The pif and paf functions contain the logit link option for guaranteeing positivity in the fraction’s intervals:

paf(p = 0.05, beta = 1.94, var_beta = 0.591^2, var_p = 0, link = "logit")
#> 
#> ── Population Attributable Fraction: [deltapif-0604829354215209] ──
#> 
#> PAF = 22.955% [95% CI: 7.152% to 53.541%]
#> standard_deviation(paf %) = 12.206

We remark that this option is not turned on by default as the positivity of the fraction depends on:

The relative risk being strictly greater than 1.
Epidemiological rationale on why the fraction should be positive.

References

Dhana, Klodian, Todd Beck, Pankaja Desai, Robert S Wilson, Denis A Evans, and Kumar B Rajan. 2023. “Prevalence of Alzheimer’s Dementia in the 50 US States and 3142 Counties: A Population Estimate Using the 2020 Bridged-Race Postcensal from the National Center for Health Statistics.” Alzheimer’s & Dementia 19: e074430.

Lee, Mark, Eric Whitsel, Christy Avery, Timothy M Hughes, Michael E Griswold, Sanaz Sedaghat, Rebecca F Gottesman, Thomas H Mosley, Gerardo Heiss, and Pamela L Lutsey. 2022. “Variation in Population Attributable Fraction of Dementia Associated with Potentially Modifiable Risk Factors by Race and Ethnicity in the US.” JAMA Network Open 5 (7): e2219672–72.

Lee, Sangjun, Sungji Moon, Kyungsik Kim, Soseul Sung, Youjin Hong, Woojin Lim, and Sue K Park. 2024. “A Comparison of Green, Delta, and Monte Carlo Methods to Select an Optimal Approach for Calculating the 95% Confidence Interval of the Population-Attributable Fraction: Guidance for Epidemiological Research.” Journal of Preventive Medicine and Public Health 57 (5): 499.

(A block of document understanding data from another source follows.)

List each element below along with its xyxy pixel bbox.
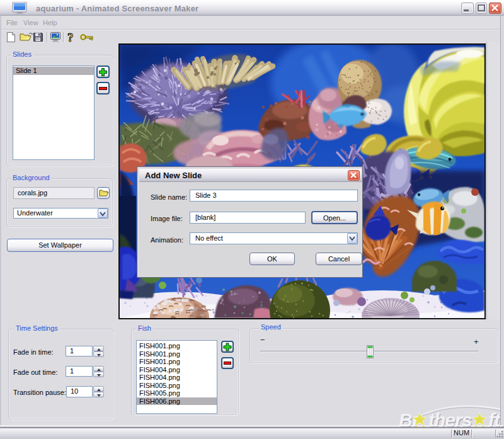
- svg-text:?: ?: [67, 31, 74, 43]
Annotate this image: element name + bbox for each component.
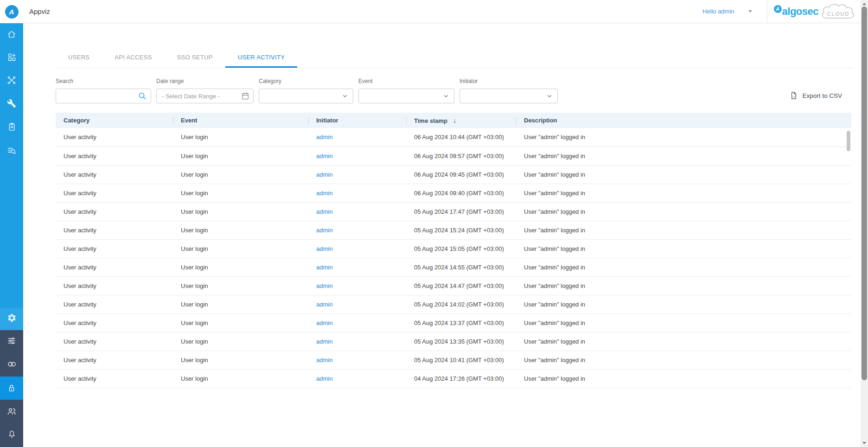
initiator-link[interactable]: admin (316, 264, 332, 271)
sidebar-item-network-map[interactable] (0, 69, 23, 91)
initiator-link[interactable]: admin (316, 338, 332, 345)
initiator-select[interactable] (460, 89, 558, 103)
cell-description: User "admin" logged in (516, 295, 851, 313)
sidebar-item-integrations[interactable] (0, 353, 23, 375)
initiator-link[interactable]: admin (316, 208, 332, 215)
algosec-mark-icon: A (774, 5, 782, 13)
cell-event: User login (173, 369, 308, 388)
sidebar-item-notifications[interactable] (0, 422, 23, 445)
sidebar-item-home[interactable] (0, 23, 23, 45)
table-row[interactable]: User activity User login admin 04 Aug 20… (56, 369, 851, 388)
cell-category: User activity (56, 295, 173, 313)
initiator-link[interactable]: admin (316, 282, 332, 289)
apps-icon (7, 52, 17, 62)
cell-event: User login (173, 128, 308, 147)
svg-text:csv: csv (793, 96, 796, 98)
table-row[interactable]: User activity User login admin 06 Aug 20… (56, 165, 851, 184)
sidebar-item-security[interactable] (0, 377, 23, 399)
cell-description: User "admin" logged in (516, 128, 851, 147)
scroll-up-icon[interactable] (862, 3, 866, 5)
app-logo[interactable]: A (0, 0, 23, 23)
cell-description: User "admin" logged in (516, 221, 851, 239)
initiator-link[interactable]: admin (316, 134, 332, 140)
cell-timestamp: 05 Aug 2024 13:37 (GMT +03:00) (406, 313, 516, 332)
calendar-icon[interactable] (241, 91, 250, 102)
wrench-icon (7, 99, 16, 108)
col-header-initiator[interactable]: Initiator (308, 113, 406, 128)
cell-timestamp: 06 Aug 2024 09:57 (GMT +03:00) (406, 147, 516, 165)
link-rings-icon (6, 359, 17, 370)
initiator-link[interactable]: admin (316, 301, 332, 308)
cell-category: User activity (56, 147, 173, 165)
tab-user-activity[interactable]: USER ACTIVITY (225, 49, 297, 68)
window-scrollbar[interactable] (861, 0, 868, 447)
initiator-link[interactable]: admin (316, 227, 332, 234)
initiator-link[interactable]: admin (316, 245, 332, 252)
search-icon[interactable] (137, 91, 147, 103)
date-range-label: Date range (156, 78, 254, 84)
sidebar-item-tools[interactable] (0, 92, 23, 115)
table-row[interactable]: User activity User login admin 06 Aug 20… (56, 184, 851, 202)
home-icon (6, 29, 17, 39)
cell-category: User activity (56, 128, 173, 147)
table-row[interactable]: User activity User login admin 06 Aug 20… (56, 128, 851, 147)
table-row[interactable]: User activity User login admin 05 Aug 20… (56, 276, 851, 295)
activity-table-body: User activity User login admin 06 Aug 20… (56, 128, 851, 388)
sort-desc-icon[interactable]: ↓ (453, 117, 456, 124)
sidebar-item-settings[interactable] (0, 307, 23, 329)
table-scrollbar-thumb[interactable] (847, 131, 850, 151)
cell-category: User activity (56, 332, 173, 351)
user-menu[interactable]: Hello admin (702, 8, 734, 15)
tab-api-access[interactable]: API ACCESS (102, 49, 164, 68)
initiator-link[interactable]: admin (316, 357, 332, 364)
svg-text:CLOUD: CLOUD (827, 11, 850, 17)
col-header-category[interactable]: Category (56, 113, 173, 128)
category-select[interactable] (259, 89, 353, 103)
event-label: Event (358, 78, 454, 84)
scroll-down-icon[interactable] (862, 442, 866, 444)
table-row[interactable]: User activity User login admin 05 Aug 20… (56, 295, 851, 313)
sidebar-item-audit-search[interactable] (0, 140, 23, 162)
table-row[interactable]: User activity User login admin 06 Aug 20… (56, 147, 851, 165)
bell-icon (7, 429, 17, 439)
table-row[interactable]: User activity User login admin 05 Aug 20… (56, 239, 851, 258)
initiator-link[interactable]: admin (316, 375, 332, 382)
table-row[interactable]: User activity User login admin 05 Aug 20… (56, 313, 851, 332)
table-row[interactable]: User activity User login admin 05 Aug 20… (56, 351, 851, 369)
event-select[interactable] (358, 89, 454, 103)
sliders-icon (6, 336, 17, 346)
col-header-event[interactable]: Event (173, 113, 308, 128)
tab-sso-setup[interactable]: SSO SETUP (165, 49, 225, 68)
sidebar-item-preferences[interactable] (0, 330, 23, 352)
cell-description: User "admin" logged in (516, 351, 851, 369)
cell-description: User "admin" logged in (516, 239, 851, 258)
cell-event: User login (173, 351, 308, 369)
export-csv-button[interactable]: csv Export to CSV (789, 91, 842, 100)
window-scrollbar-thumb[interactable] (862, 6, 867, 380)
initiator-link[interactable]: admin (316, 319, 332, 326)
table-row[interactable]: User activity User login admin 05 Aug 20… (56, 332, 851, 351)
initiator-link[interactable]: admin (316, 190, 332, 197)
gear-icon (7, 313, 17, 323)
table-row[interactable]: User activity User login admin 05 Aug 20… (56, 221, 851, 239)
table-row[interactable]: User activity User login admin 05 Aug 20… (56, 202, 851, 221)
export-csv-label: Export to CSV (802, 92, 842, 99)
col-header-description[interactable]: Description (516, 113, 851, 128)
cell-timestamp: 05 Aug 2024 10:41 (GMT +03:00) (406, 351, 516, 369)
initiator-link[interactable]: admin (316, 153, 332, 160)
cell-event: User login (173, 258, 308, 276)
sidebar-item-reports[interactable] (0, 115, 23, 138)
tab-users[interactable]: USERS (56, 49, 102, 68)
col-header-timestamp[interactable]: Time stamp↓ (406, 113, 516, 128)
cell-description: User "admin" logged in (516, 147, 851, 165)
cell-timestamp: 06 Aug 2024 09:45 (GMT +03:00) (406, 165, 516, 184)
date-range-input[interactable] (156, 89, 254, 103)
initiator-link[interactable]: admin (316, 171, 332, 178)
table-row[interactable]: User activity User login admin 05 Aug 20… (56, 258, 851, 276)
user-menu-caret-icon[interactable] (748, 10, 752, 13)
cell-category: User activity (56, 221, 173, 239)
cell-category: User activity (56, 165, 173, 184)
network-map-icon (6, 75, 17, 85)
sidebar-item-apps[interactable] (0, 46, 23, 68)
sidebar-item-users[interactable] (0, 400, 23, 422)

Pandeya, Nirmala, Louise F Wilson, Penelope M Webb, Rachel E Neale, Christopher J Bain, and David C Whiteman. 2015. “Cancers in Australia in 2010 Attributable to the Consumption of Alcohol.” Australian and New Zealand Journal of Public Health 39 (5): 408–13.

Trieu, Kathy, Daisy H Coyle, Ashkan Afshin, Bruce Neal, Matti Marklund, and Jason HY Wu. 2021. “The Estimated Health Impact of Sodium Reduction Through Food Reformulation in Australia: A Modeling Study.” PLoS Medicine 18 (10): e1003806.